PEN-International is being undertaken to help universities apply state-of-the-art instructional technologies, improve and update their technical curriculum, and update their computer hardware and software for instruction. NTID and TCT will use their collective expertise in deaf education and technology to assist participating countries with faculty training, development of instructional products, and application of the worldwide web, information technology and distance learning technologies to teaching and learning.
NTID and TCT faculty will teach various information technologies and operating systems, as well as various multimedia and off-the-shelf software packages. This project will also include student and faculty exchanges and joint ventures with information technology industries.
The long-term goals of the project are twofold: to equip deaf residents of participant countries with the skills needed to compete in a high technology workplace, and to prepare universities to share the knowledge and instructional products they develop with other colleges.
"PEN-International will enhance local capability and global networking at each participant institution. Participants will be moved from importers of—know how—to self-sufficiency," said Dr. James J. DeCaro, a research professor and the former dean at NTID, who is the principal investigator and director of PEN-International. "As the project progresses, each institution will develop the capability to export what has been learned through the project to other programs serving people who are deaf."
Over the five-year life of the project, PEN-International will work in as many as 10 different countries, with Tianjin College for the Deaf of Tianjin University of Technology (China) being the first, and the Center for the Deaf at Moscow State Technical University (Russia) to follow.
Founded in 1962, The Nippon Foundation is one of the largest philanthropic organizations in the world.
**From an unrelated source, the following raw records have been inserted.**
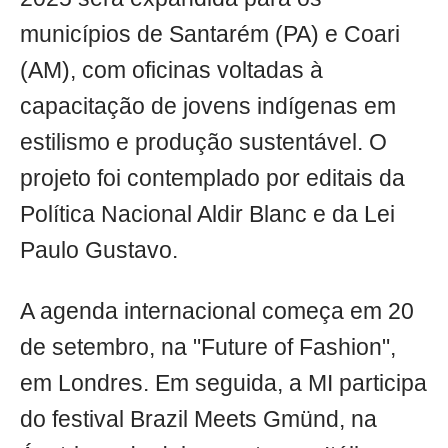
municípios de Santarém (PA) e Coari
(AM), com oficinas voltadas à
capacitação de jovens indígenas em
estilismo e produção sustentável. O
projeto foi contemplado por editais da
Política Nacional Aldir Blanc e da Lei
Paulo Gustavo.
A agenda internacional começa em 20
de setembro, na "Future of Fashion",
em Londres. Em seguida, a MI participa
do festival Brazil Meets Gmünd, na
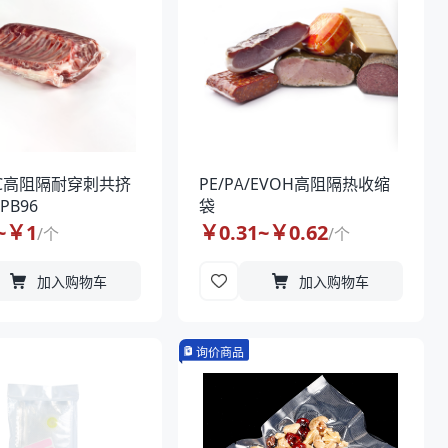
VDC高阻隔耐穿刺共挤
PE/PA/EVOH高阻隔热收缩
B96
袋
~￥
1
￥
0.31
~￥
0.62
/
个
/
个
加入购物车
加入购物车
询价商品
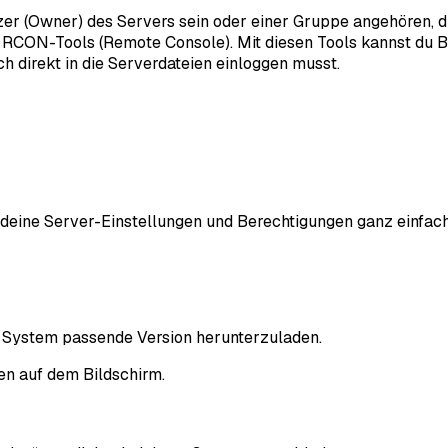
r (Owner) des Servers sein oder einer Gruppe angehören, di
 RCON-Tools (Remote Console). Mit diesen Tools kannst du B
ch direkt in die Serverdateien einloggen musst.
u deine Server-Einstellungen und Berechtigungen ganz einfac
in System passende Version herunterzuladen.
n auf dem Bildschirm.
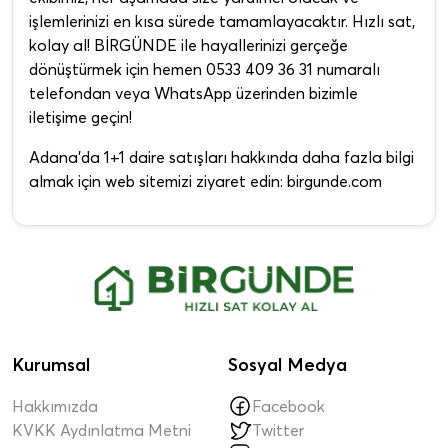
işlemlerinizi en kısa sürede tamamlayacaktır. Hızlı sat,
kolay al! BİRGÜNDE ile hayallerinizi gerçeğe
dönüştürmek için hemen 0533 409 36 31 numaralı
telefondan veya WhatsApp üzerinden bizimle
iletişime geçin!
Adana'da 1+1 daire satışları hakkında daha fazla bilgi
almak için web sitemizi ziyaret edin: birgunde.com
Kurumsal
Sosyal Medya
Hakkımızda
Facebook
KVKK Aydınlatma Metni
Twitter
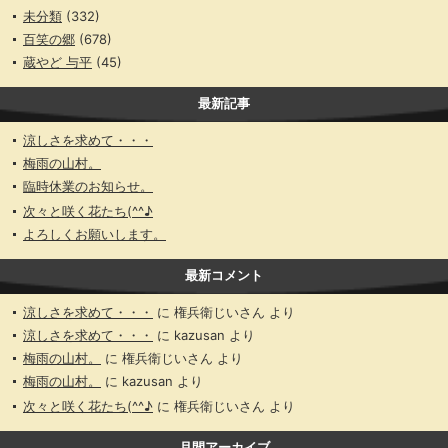
未分類
(332)
百笑の郷
(678)
蔵やど 与平
(45)
最新記事
涼しさを求めて・・・
梅雨の山村。
臨時休業のお知らせ。
次々と咲く花たち(^^♪
よろしくお願いします。
最新コメント
涼しさを求めて・・・
に
権兵衛じいさん
より
涼しさを求めて・・・
に
kazusan
より
梅雨の山村。
に
権兵衛じいさん
より
梅雨の山村。
に
kazusan
より
次々と咲く花たち(^^♪
に
権兵衛じいさん
より
月間アーカイブ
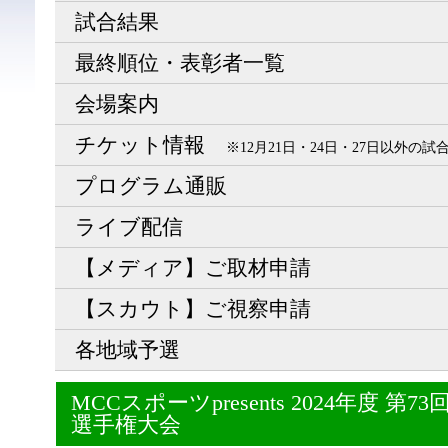
試合結果
最終順位・表彰者一覧
会場案内
チケット情報
※12月21日・24日・27日以外の
プログラム通販
ライブ配信
【メディア】ご取材申請
【スカウト】ご視察申請
各地域予選
MCCスポーツpresents 2024年度 
選手権大会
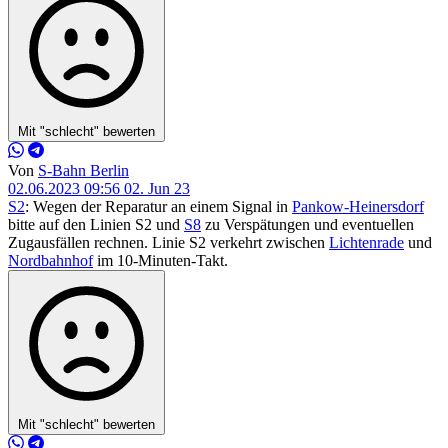
Mit "schlecht" bewerten
Von
S-Bahn Berlin
02.06.2023 09:56
02. Jun 23
S2
: Wegen der Reparatur an einem Signal in
Pankow-Heinersdorf
bitte auf den Linien S2 und
S8
zu Verspätungen und eventuellen
Zugausfällen rechnen. Linie S2 verkehrt zwischen
Lichtenrade
und
Nordbahnhof
im 10-Minuten-Takt.
Mit "schlecht" bewerten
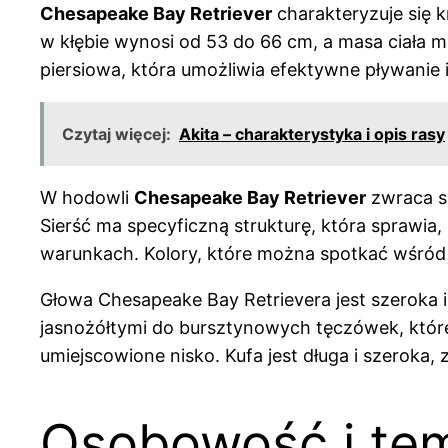
Chesapeake Bay Retriever
charakteryzuje się 
w kłębie wynosi od 53 do 66 cm, a masa ciała mi
piersiowa, która umożliwia efektywne pływanie 
Czytaj więcej:
Akita – charakterystyka i opis rasy
W hodowli
Chesapeake Bay Retriever
zwraca si
Sierść ma specyficzną strukturę, która sprawia
warunkach. Kolory, które można spotkać wśród 
Głowa Chesapeake Bay Retrievera jest szeroka 
jasnożółtymi do bursztynowych tęczówek, które n
umiejscowione nisko. Kufa jest długa i szeroka
Osobowość i te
The Foundation disbursed $535.7 million in 1998, of which $56.8 million was spent for overseas cooperative assistance. The Nippon Foundation previously awarded NTID two, $1 million grants to establish an endowed scholarship fund for deaf students attending RIT from developing countries.
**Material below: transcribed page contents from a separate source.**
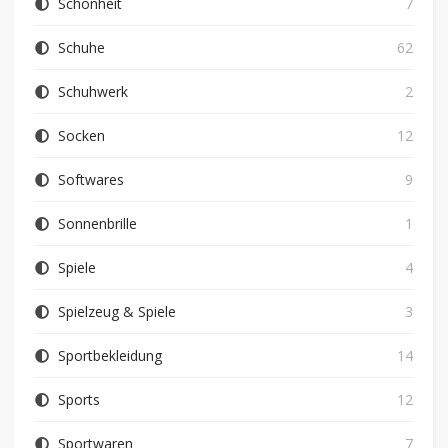
Schönheit
7
Schuhe
62
Schuhwerk
2
Socken
12
Softwares
9
Sonnenbrille
1
Spiele
4
Spielzeug & Spiele
3
Sportbekleidung
14
Sports
12
Sportwaren
7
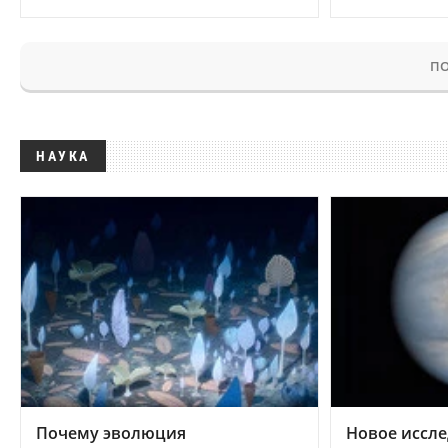
ПО
НАУКА
Почему эволюция
Новое иссле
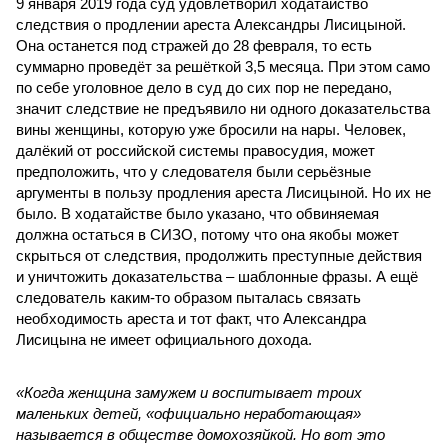
9 января 2019 года суд удовлетворил ходатайство
следствия о продлении ареста Александры Лисицыной.
Она останется под стражей до 28 февраля, то есть
суммарно проведёт за решёткой 3,5 месяца. При этом само
по себе уголовное дело в суд до сих пор не передано,
значит следствие не предъявило ни одного доказательства
вины женщины, которую уже бросили на нары. Человек,
далёкий от российской системы правосудия, может
предположить, что у следователя были серьёзные
аргументы в пользу продления ареста Лисицыной. Но их не
было. В ходатайстве было указано, что обвиняемая
должна остаться в СИЗО, потому что она якобы может
скрыться от следствия, продолжить преступные действия
и уничтожить доказательства – шаблонные фразы. А ещё
следователь каким-то образом пыталась связать
необходимость ареста и тот факт, что Александра
Лисицына не имеет официального дохода.
«Когда женщина замужем и воспитывает троих
маленьких детей, «официально неработающая»
называется в обществе домохозяйкой. Но вот это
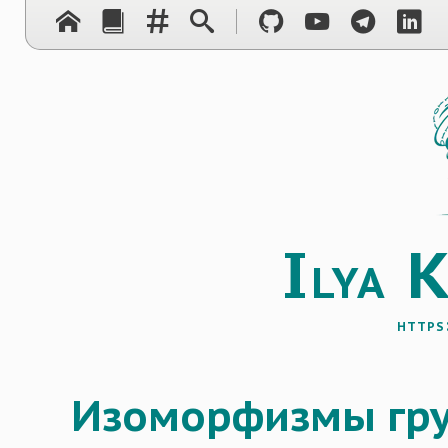
I
lya
https
Изоморфизмы гру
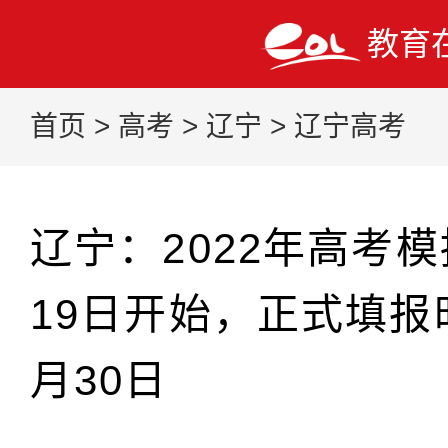
教育
首页
>
高考
>
辽宁
>
辽宁高考
辽宁：2022年高考
19日开始，正式填报
月30日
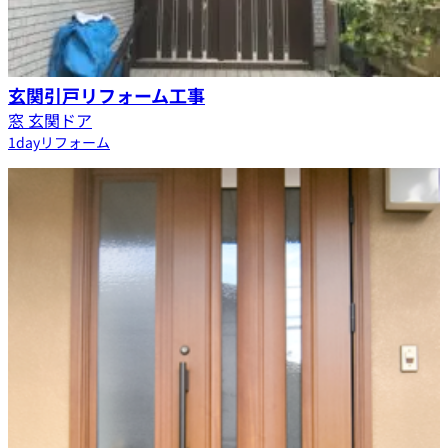
玄関引戸リフォーム工事
窓 玄関ドア
1dayリフォーム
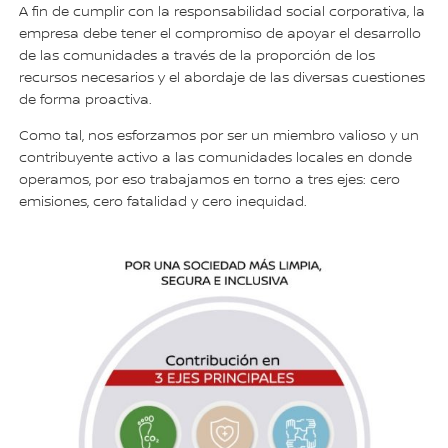
A fin de cumplir con la responsabilidad social corporativa, la
empresa debe tener el compromiso de apoyar el desarrollo
de las comunidades a través de la proporción de los
recursos necesarios y el abordaje de las diversas cuestiones
de forma proactiva.
Como tal, nos esforzamos por ser un miembro valioso y un
contribuyente activo a las comunidades locales en donde
operamos, por eso trabajamos en torno a tres ejes: cero
emisiones, cero fatalidad y cero inequidad.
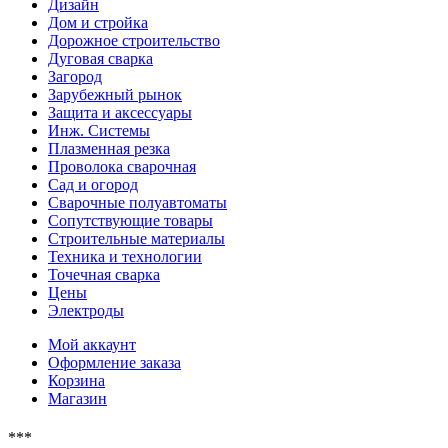
Дизайн
Дом и стройка
Дорожное строительство
Дуговая сварка
Загород
Зарубежный рынок
Защита и аксессуары
Инж. Системы
Плазменная резка
Проволока сварочная
Сад и огород
Сварочные полуавтоматы
Сопутствующие товары
Строительные материалы
Техника и технологии
Точечная сварка
Цены
Электроды
Мой аккаунт
Оформление заказа
Корзина
Магазин
***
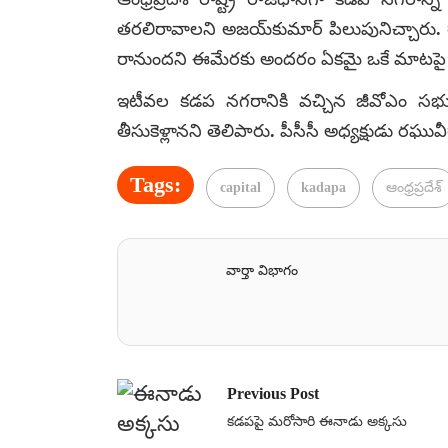
తరలిరావాలని అజయ్‌కుమార్ పిలుపునిచ్చారు. రాజ
రానుందని ఈమేరకు అందరం ఏకమై ఒకే మాటపై
ఇటీవల కడప నగరానికి వచ్చిన జీవోఎం సభ్యుడు
తీసుకెళ్లానని తెలిపారు. పీసీసీ అధ్యక్షుడు రఘువ
Tags:
capital
kadapa
ఆంధ్రప్రదేశ్
వార్తా విభాగం
Previous Post
కడపపై మరోసారి ఈనాడు అక్కసు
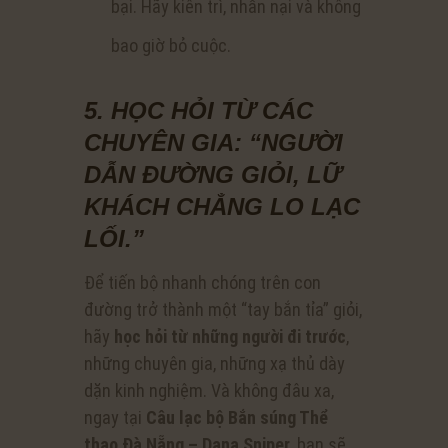
bại. Hãy kiên trì, nhẫn nại và không
bao giờ bỏ cuộc.
5. HỌC HỎI TỪ CÁC
CHUYÊN GIA: “NGƯỜI
DẪN ĐƯỜNG GIỎI, LỮ
KHÁCH CHẲNG LO LẠC
LỐI.”
Để tiến bộ nhanh chóng trên con
đường trở thành một “tay bắn tỉa” giỏi,
hãy
học hỏi từ những người đi trước
,
những chuyên gia, những xạ thủ dày
dặn kinh nghiệm. Và không đâu xa,
ngay tại
Câu lạc bộ Bắn súng Thể
thao Đà Nẵng – Dana Sniper
, bạn sẽ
"This current award was made to NTID because of their proven record of excellence in educating deaf people and because of their demonstrated success in international cooperation with TCT," said a spokesperson from The Nippon Foundation.
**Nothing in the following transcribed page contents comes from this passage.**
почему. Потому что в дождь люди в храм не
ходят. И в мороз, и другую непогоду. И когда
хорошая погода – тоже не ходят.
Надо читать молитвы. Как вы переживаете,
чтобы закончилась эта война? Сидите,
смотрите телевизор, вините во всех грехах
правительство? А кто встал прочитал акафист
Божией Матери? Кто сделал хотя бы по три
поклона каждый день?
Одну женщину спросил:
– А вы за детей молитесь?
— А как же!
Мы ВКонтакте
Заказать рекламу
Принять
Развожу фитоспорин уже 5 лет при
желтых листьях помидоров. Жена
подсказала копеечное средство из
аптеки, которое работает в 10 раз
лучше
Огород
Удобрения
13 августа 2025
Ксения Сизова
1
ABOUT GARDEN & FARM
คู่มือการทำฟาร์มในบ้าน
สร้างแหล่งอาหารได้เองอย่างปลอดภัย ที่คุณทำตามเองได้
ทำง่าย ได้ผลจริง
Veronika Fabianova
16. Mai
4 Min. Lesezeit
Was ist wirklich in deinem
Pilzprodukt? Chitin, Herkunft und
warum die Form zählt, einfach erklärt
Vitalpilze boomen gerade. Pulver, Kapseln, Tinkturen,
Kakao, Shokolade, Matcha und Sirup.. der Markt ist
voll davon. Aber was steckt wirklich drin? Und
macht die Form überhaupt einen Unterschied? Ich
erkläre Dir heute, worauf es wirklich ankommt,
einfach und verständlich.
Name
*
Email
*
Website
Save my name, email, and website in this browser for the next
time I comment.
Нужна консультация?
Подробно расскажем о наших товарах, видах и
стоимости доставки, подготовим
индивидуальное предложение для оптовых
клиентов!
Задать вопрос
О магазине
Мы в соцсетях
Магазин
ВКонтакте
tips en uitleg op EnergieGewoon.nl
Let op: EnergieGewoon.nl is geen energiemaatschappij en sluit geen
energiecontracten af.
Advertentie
NTID and Tsukuba College of Technology have worked very closely together on instructional projects and technology transfer between their two institutions since TCT was established in 1990. "Our partnership with NTID to establish and conduct PEN-International is a logical extension of our already close working relationship," said Dr. Naoki Ohnuma, dean of TCT.
"This grant will have a very positive impact upon the educational conditions and the career prospects of deaf men and women around the world," said RIT President Albert Simone. "NTID's superior educational track record and RIT's internationally recognized leadership in distance education and information technology makes NTID uniquely qualified to provide the vision and the leadership for PEN-International."
The first and largest technological college in the world for deaf and hard-of-hearing students, NTID, one of eight colleges within RIT, offers educational programs and access and support services to the 1,100 deaf and hard-of-hearing students from around the world who study, live and socialize with 14,000 hearing students on RIT's Rochester, N.Y. campus.